Zelma Breedlove's seventh consecutive class of third graders demanded a particularly nasty seating chart since the majority of her class was female, 16-14, despite the fact that the school board passed Resolution Fifty Fifty in a tight four-three decision mandating that all K-6 classrooms be split equally according to gender. R-FF demanded seating charts be strictly divvied boy-girl among an even number of students and required At-Risk Classrooms with an odd number be allowed only by written consent of the instructor, principal, school board, and every student's legal guardian(s).

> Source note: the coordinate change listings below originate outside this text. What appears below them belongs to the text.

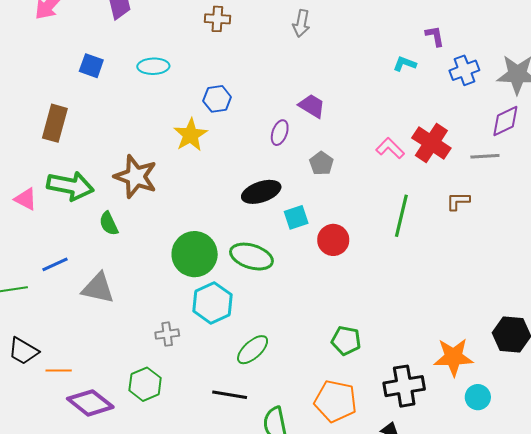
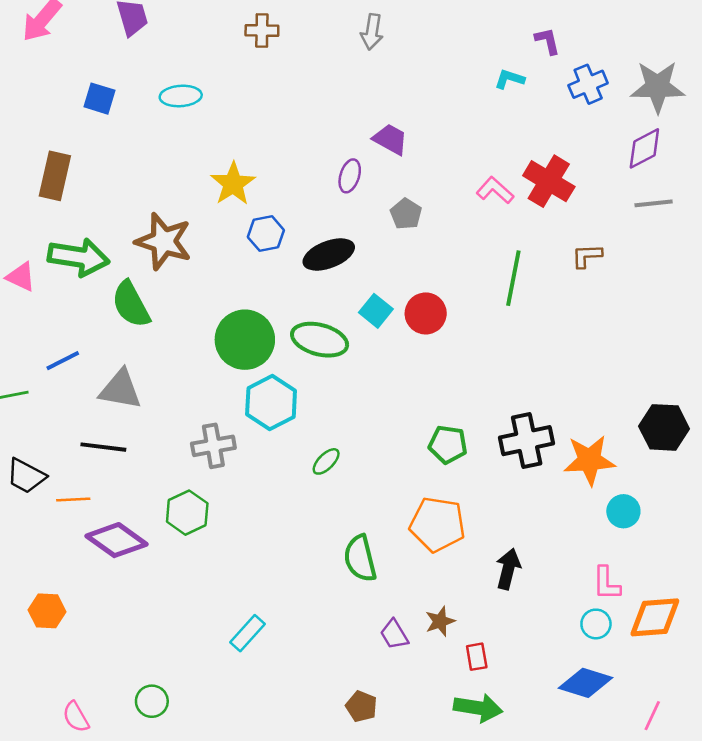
blue hexagon: (217, 99) -> (266, 234), moved
gray line: (485, 156) -> (654, 203), moved
cyan square: (296, 217) -> (376, 311), moved, turned -30
green semicircle: (109, 224) -> (131, 304), size x1.5
gray cross: (167, 334) -> (213, 446), size x1.4
green ellipse: (253, 350) -> (326, 461), size x0.7
black cross: (404, 386) -> (527, 441), moved
black line: (230, 395) -> (103, 447), moved

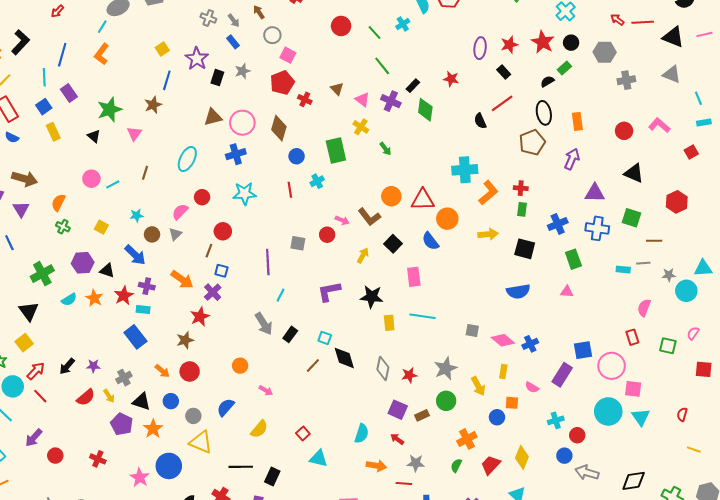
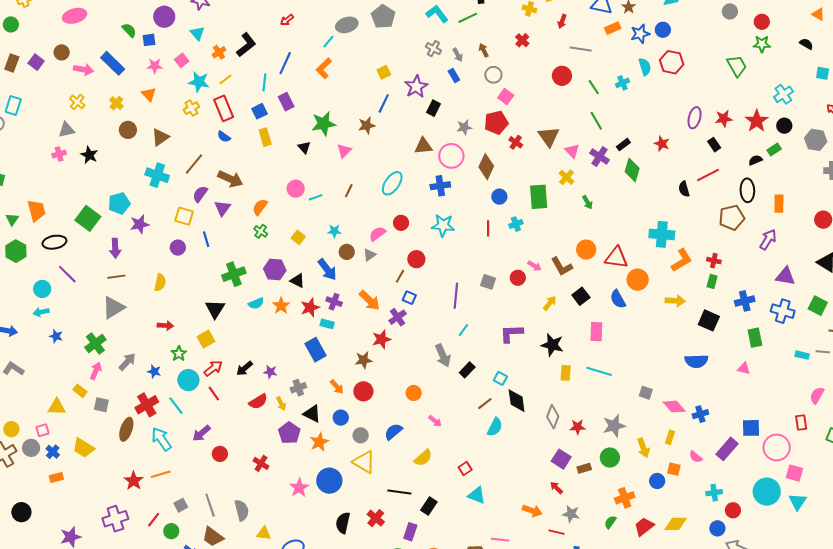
gray star: (243, 71) -> (464, 127), moved
brown triangle: (337, 89) -> (549, 137), size x1.6
cyan semicircle: (362, 434) -> (495, 427), moved
yellow diamond: (522, 457) -> (676, 524), turned 60

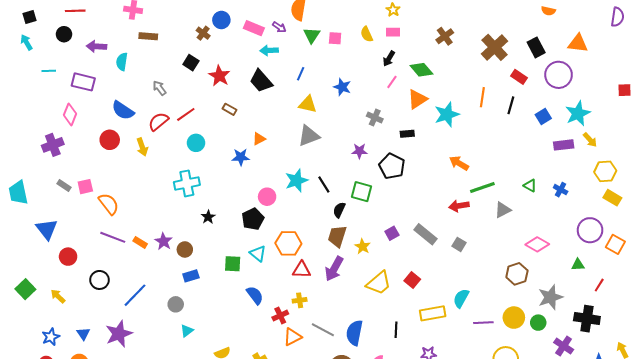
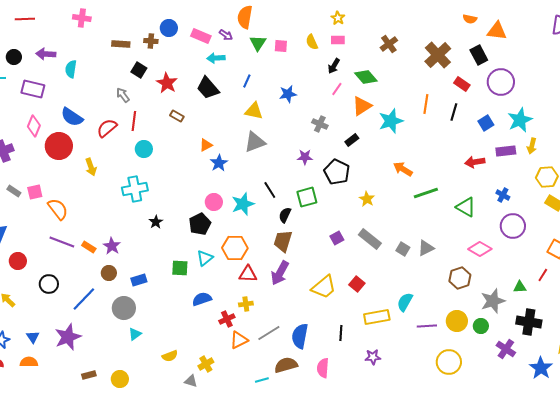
orange semicircle: (548, 11) -> (470, 19), moved
brown cross: (203, 33) -> (151, 41), turned -32
black circle: (64, 34) -> (14, 57), moved
brown rectangle: (148, 36) -> (121, 44), moved
orange triangle: (578, 43) -> (497, 31), moved
blue star: (342, 87) -> (288, 94), turned -30
gray arrow: (159, 88) -> (123, 95), moved
pink diamond: (70, 114) -> (34, 126), moved
red line: (186, 114) -> (134, 121), turned -48
black rectangle: (407, 134) -> (352, 140), turned -32
red circle: (110, 140) -> (59, 146), size x1.4
yellow arrow: (590, 140) -> (532, 146), turned 56
yellow arrow: (142, 147) -> (91, 167), moved
blue star: (241, 157) -> (219, 163), moved, turned -30
cyan star: (297, 180) -> (243, 204), moved
green triangle: (530, 186) -> (466, 207), moved, size x1.5
green square: (362, 192) -> (307, 197), turned -30
red arrow: (459, 206) -> (475, 162), moved
gray triangle: (503, 210) -> (426, 248), moved
purple circle: (590, 230) -> (513, 226), moved
yellow star: (363, 246) -> (367, 199), moved
brown circle: (185, 249) -> (109, 273), moved
cyan triangle: (258, 254) -> (205, 258), turned 42
green triangle: (578, 265) -> (520, 287), moved
red line: (599, 285) -> (543, 275), moved
blue semicircle: (255, 295) -> (202, 299), turned -72
gray circle: (176, 304) -> (124, 308), size x1.5
gray line: (323, 330) -> (269, 333), turned -60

Her initial roster was firm at 33; no student could be lifted from another class and grafted on to another to create an even-number (R-FF Article 4C imposed a hard cap of 32) so At-Risk Releases were issued by the district under R-FF Provision 1A to give Zelma Breedlove's seventh consecutive class of eighth graders At-Risk Protection (ARP included, among other things, immunity from the reprisal of renegade textbook companies like McCarthy-MacMillan-McRoberts who had tested the boundaries of R-FF by suing the district on no fewer than 77 counts of breach of contract for failing to make an accurate headcount in their classrooms). Upon issuance of district ARRs three things happened:

1) Ernst Haggard's mother refused to sign the release upon waking with a Premonition From God that her son would be once again cavorting with Celeste Purin in the playground tunnel and indiscreetly yanked him out of school in a particularly disturbing display of scratching and cursing.

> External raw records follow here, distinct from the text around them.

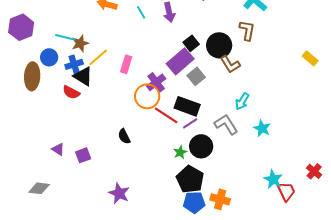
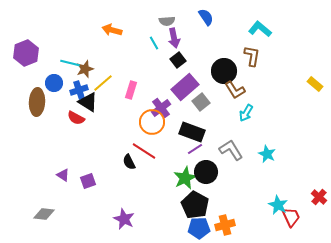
cyan line: (141, 12) -> (154, 43), moved
black square: (191, 43) -> (178, 60), moved
cyan arrow: (242, 101) -> (246, 113), moved
red line: (166, 115) -> (144, 151), moved
green star: (180, 152) -> (185, 178), size x1.6
orange cross: (220, 199) -> (225, 225), turned -30

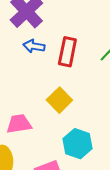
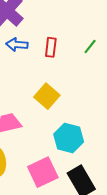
red rectangle: (67, 52) -> (51, 47), size x0.7

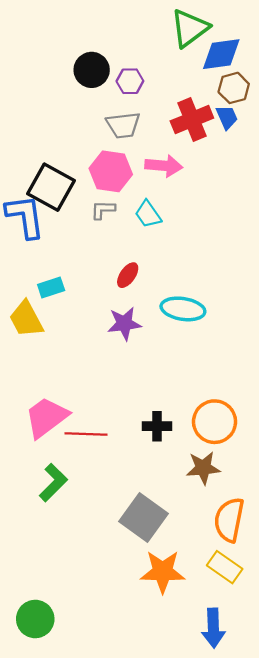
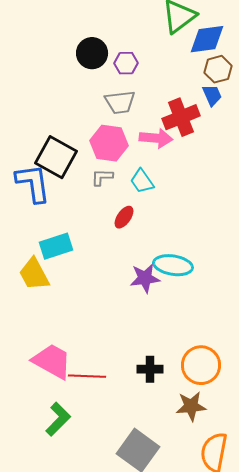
red cross: (192, 120) -> (181, 117), moved
red ellipse: (128, 275) -> (124, 217), moved
cyan rectangle: (51, 288) -> (56, 246), size x1.4
purple star: (124, 324) -> (145, 278), moved
pink trapezoid: (47, 417) -> (52, 361), turned 66

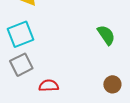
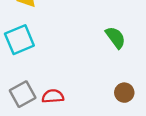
gray square: (21, 65) -> (23, 94), moved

2) Stanislao Azevedo moved away with her Guyanian Nationalist grandfather to take up arms against the French.

3) Eddie Hirsch scored a 1570 on his SAT and was promptly fast-tracked into the prestigious Circuit Board Welding program at ITT Technical Institute.

The resulting 16-14 split branded Zelma Breedlove's seventh consecutive class of third graders an ARC under R-FF Article 6B. The seating chart is a bona fide mess and she hates living in a DMZ like the At-Risk Classroom because Anything that can Go will almost certainly Go and Go like thunder.

So here she sits, stretching the margins like an old pair of sweatpants, waiting for something to tumble from the sky.